***** DATA UNDER STUDY *****

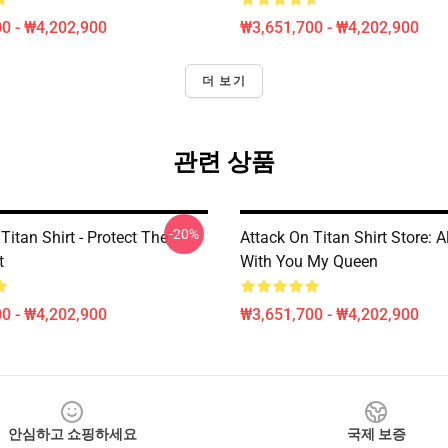
0 - ₩4,202,900
₩3,651,700 - ₩4,202,900
더 보기
관련 상품
-20%
Titan Shirt - Protect The
Attack On Titan Shirt Store: 
t
With You My Queen
0 - ₩4,202,900
₩3,651,700 - ₩4,202,900
안심하고 쇼핑하세요
국제 보증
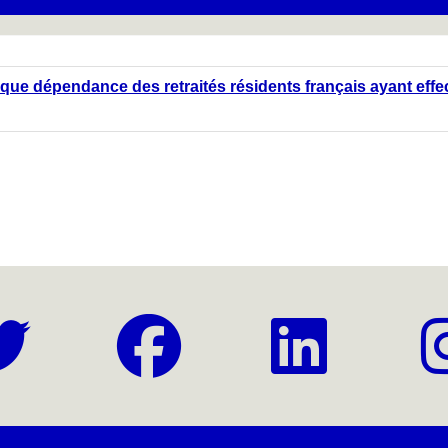
que dépendance des retraités résidents français ayant effec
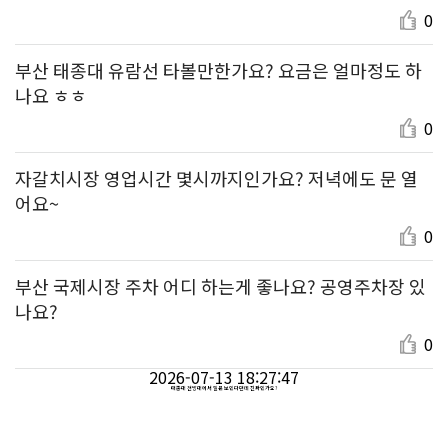
0
부산 태종대 유람선 타볼만한가요? 요금은 얼마정도 하
나요 ㅎㅎ
0
자갈치시장 영업시간 몇시까지인가요? 저녁에도 문 열
어요~
0
부산 국제시장 주차 어디 하는게 좋나요? 공영주차장 있
나요?
0
2026-07-13 18:27:47
태종대 전망대에서 일본 보인다던데 진짜인가요?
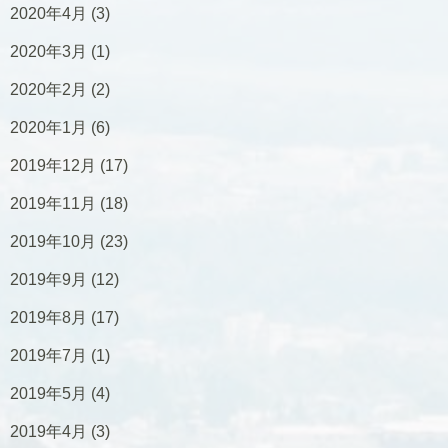
2020年4月
(3)
2020年3月
(1)
2020年2月
(2)
2020年1月
(6)
2019年12月
(17)
2019年11月
(18)
2019年10月
(23)
2019年9月
(12)
2019年8月
(17)
2019年7月
(1)
2019年5月
(4)
2019年4月
(3)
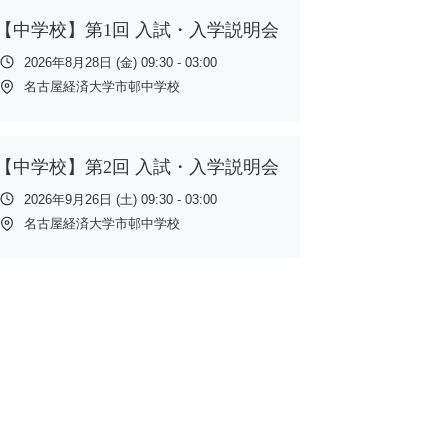
【中学校】第1回 入試・入学説明会
2026年8月28日 (金) 09:30 - 03:00
名古屋経済大学市邨中学校
【中学校】第2回 入試・入学説明会
2026年9月26日 (土) 09:30 - 03:00
名古屋経済大学市邨中学校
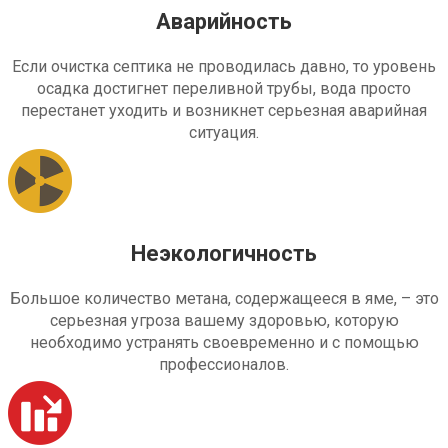
Аварийность
Если очистка септика не проводилась давно, то уровень
осадка достигнет переливной трубы, вода просто
перестанет уходить и возникнет серьезная аварийная
ситуация.
Неэкологичность
Большое количество метана, содержащееся в яме, – это
серьезная угроза вашему здоровью, которую
необходимо устранять своевременно и с помощью
профессионалов.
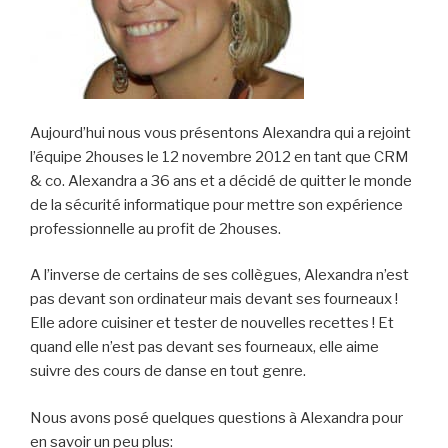
Aujourd’hui nous vous présentons Alexandra qui a rejoint
l’équipe 2houses le 12 novembre 2012 en tant que CRM
& co. Alexandra a 36 ans et a décidé de quitter le monde
de la sécurité informatique pour mettre son expérience
professionnelle au profit de 2houses.
A l’inverse de certains de ses collègues, Alexandra n’est
pas devant son ordinateur mais devant ses fourneaux !
Elle adore cuisiner et tester de nouvelles recettes ! Et
quand elle n’est pas devant ses fourneaux, elle aime
suivre des cours de danse en tout genre.
Nous avons posé quelques questions à Alexandra pour
en savoir un peu plus:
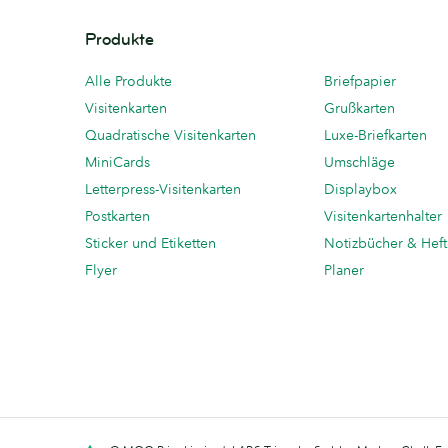
Produkte
Alle Produkte
Briefpapier
Visitenkarten
Grußkarten
Quadratische Visitenkarten
Luxe-Briefkarten
MiniCards
Umschläge
Letterpress-Visitenkarten
Displaybox
Postkarten
Visitenkartenhalter
Sticker und Etiketten
Notizbücher & Hef
Flyer
Planer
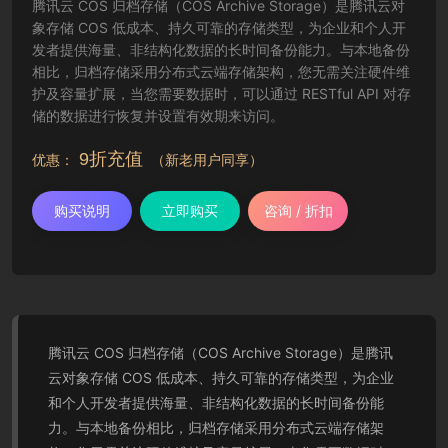
腾讯云 COS 归档存储（COS Archive Storage）是腾讯云对
象存储 COS 低成本、持久可靠的存储类型，为企业和个人开
发者提供海量、非结构化数据的长时间备份能力。与本地备份
相比，归档存储采用分布式云端存储架构，您无需关注硬件维
护及容量扩展，当您需要数据时，可以通过 RESTful API 对存
储的数据进行恢复并设置有效期来访问。
9折充值
优惠：
（新老用户同享）
购买说明
立即购买
咨询 / 折扣
腾讯云 COS 归档存储（COS Archive Storage）是腾讯
云对象存储 COS 低成本、持久可靠的存储类型，为企业
和个人开发者提供海量、非结构化数据的长时间备份能
力。与本地备份相比，归档存储采用分布式云端存储架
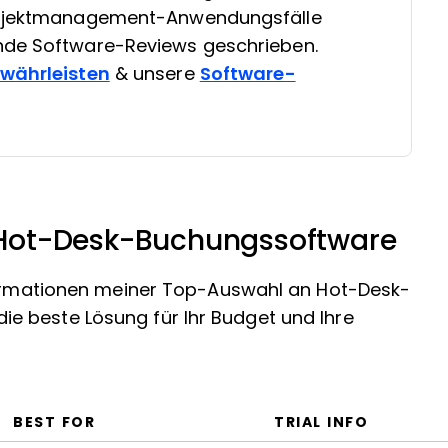
Projektmanagement-Anwendungsfälle
nde Software-Reviews geschrieben.
ewährleisten
& unsere
Software-
Hot-Desk-Buchungssoftware
nformationen meiner Top-Auswahl an Hot-Desk-
e beste Lösung für Ihr Budget und Ihre
BEST FOR
TRIAL INFO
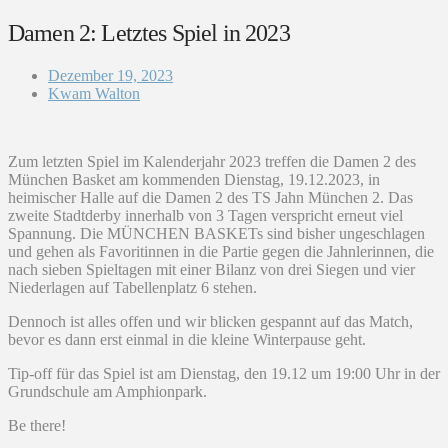
Damen 2: Letztes Spiel in 2023
Dezember 19, 2023
Kwam Walton
Zum letzten Spiel im Kalenderjahr 2023 treffen die Damen 2 des
München Basket am kommenden Dienstag, 19.12.2023, in
heimischer Halle auf die Damen 2 des TS Jahn München 2. Das
zweite Stadtderby innerhalb von 3 Tagen verspricht erneut viel
Spannung. Die MÜNCHEN BASKETs sind bisher ungeschlagen
und gehen als Favoritinnen in die Partie gegen die Jahnlerinnen, die
nach sieben Spieltagen mit einer Bilanz von drei Siegen und vier
Niederlagen auf Tabellenplatz 6 stehen.
Dennoch ist alles offen und wir blicken gespannt auf das Match,
bevor es dann erst einmal in die kleine Winterpause geht.
Tip-off für das Spiel ist am Dienstag, den 19.12 um 19:00 Uhr in der
Grundschule am Amphionpark.
Be there!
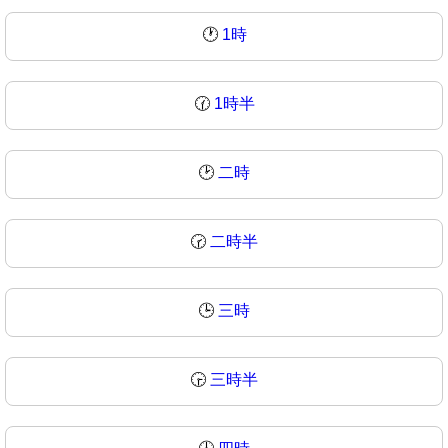
🕐
1時
🕜
1時半
🕑
二時
🕝
二時半
🕒
三時
🕞
三時半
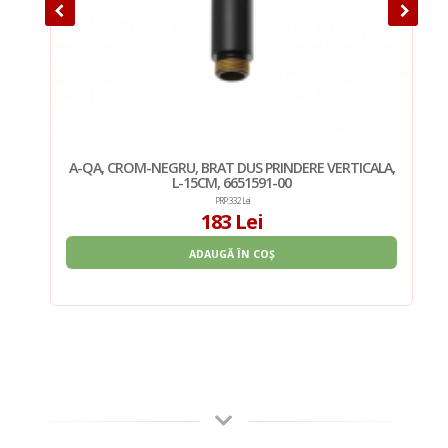
LA,
A-QA, CROM-NEGRU, BRAT DUS PRINDERE VERTICALA,
L-15CM, 6651591-00
PRP: 332 Lei
183 Lei
ADAUGĂ ÎN COȘ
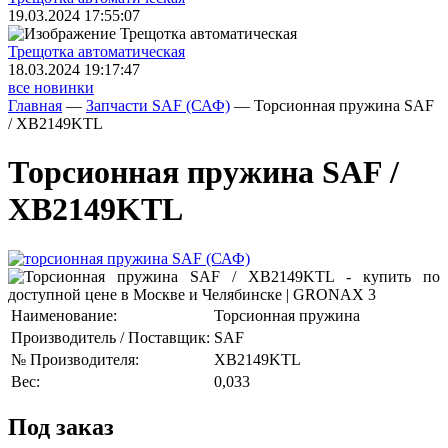
19.03.2024 17:55:07
Трещoтка автоматическая
18.03.2024 19:17:47
все новинки
Главная
—
Запчасти SAF (САФ)
—
Торсионная пружина SAF
/ XB2149KTL
Торсионная пружина SAF /
XB2149KTL
Наименование:
Торсионная пружина
Производитель / Поставщик:
SAF
№ Производителя:
XB2149KTL
Вес:
0,033
Под заказ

*****

* [ABOUT THIS EXERCISE]:
The lines you need are those with the word "Storage"; list them from the entries.

* [ANSWER TO THE EXERCISE]:
腾讯云 COS 归档存储（COS Archive Storage）是腾讯云对
腾讯云 COS 归档存储（COS Archive Storage）是腾讯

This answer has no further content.